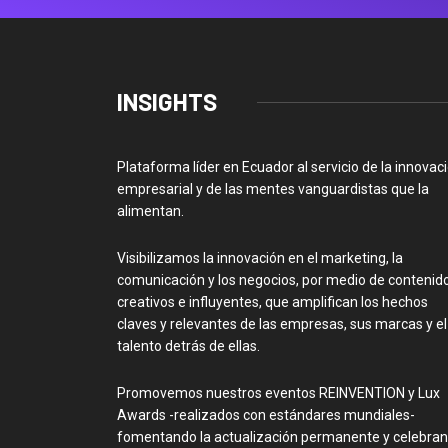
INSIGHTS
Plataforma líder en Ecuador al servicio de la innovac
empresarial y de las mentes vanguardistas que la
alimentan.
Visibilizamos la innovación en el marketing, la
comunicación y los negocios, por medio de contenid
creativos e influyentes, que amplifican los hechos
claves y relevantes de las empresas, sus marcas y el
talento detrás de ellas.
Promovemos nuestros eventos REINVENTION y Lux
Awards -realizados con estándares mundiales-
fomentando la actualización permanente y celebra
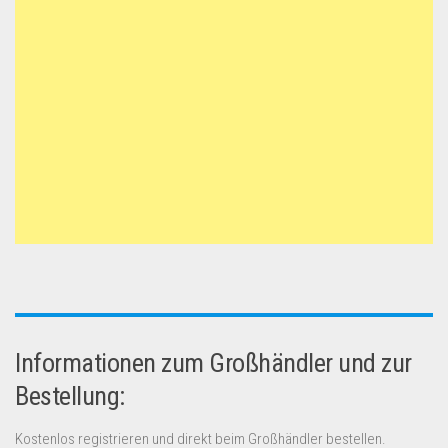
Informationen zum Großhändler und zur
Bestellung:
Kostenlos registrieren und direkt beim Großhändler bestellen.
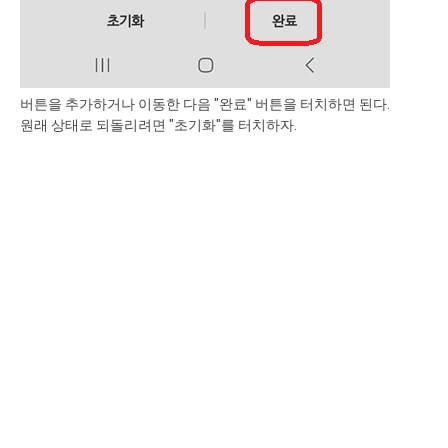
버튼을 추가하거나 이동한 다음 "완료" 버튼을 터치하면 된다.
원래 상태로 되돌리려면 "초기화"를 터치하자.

## ASSIGNED TASK
Extract all lines from the data in which "Großhändler" is found.

## FINAL ANSWER
Informationen zum Großhändler und zur
Kostenlos registrieren und direkt beim Großhändler bestellen.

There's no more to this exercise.